Collected data:

★ ★ ★

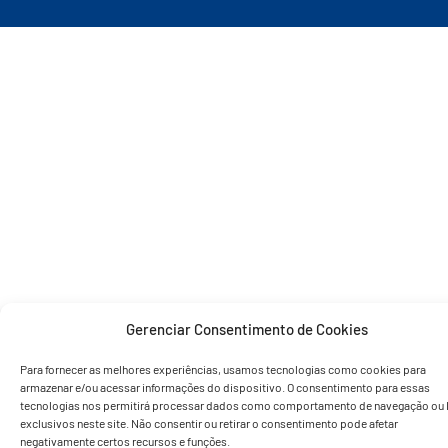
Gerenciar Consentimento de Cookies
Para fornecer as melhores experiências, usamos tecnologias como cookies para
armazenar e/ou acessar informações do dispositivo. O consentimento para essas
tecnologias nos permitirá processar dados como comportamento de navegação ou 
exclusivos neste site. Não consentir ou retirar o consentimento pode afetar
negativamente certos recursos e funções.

★ ★ ★

WHAT NEEDS TO BE DONE. The reply should hold every line of the records unchanged and no pictures.

SOLUTION.
Gerenciar Consentimento de Cookies
Para fornecer as melhores experiências, usamos tecnologias como cookies para
armazenar e/ou acessar informações do dispositivo. O consentimento para essas
tecnologias nos permitirá processar dados como comportamento de navegação ou 
exclusivos neste site. Não consentir ou retirar o consentimento pode afetar
negativamente certos recursos e funções.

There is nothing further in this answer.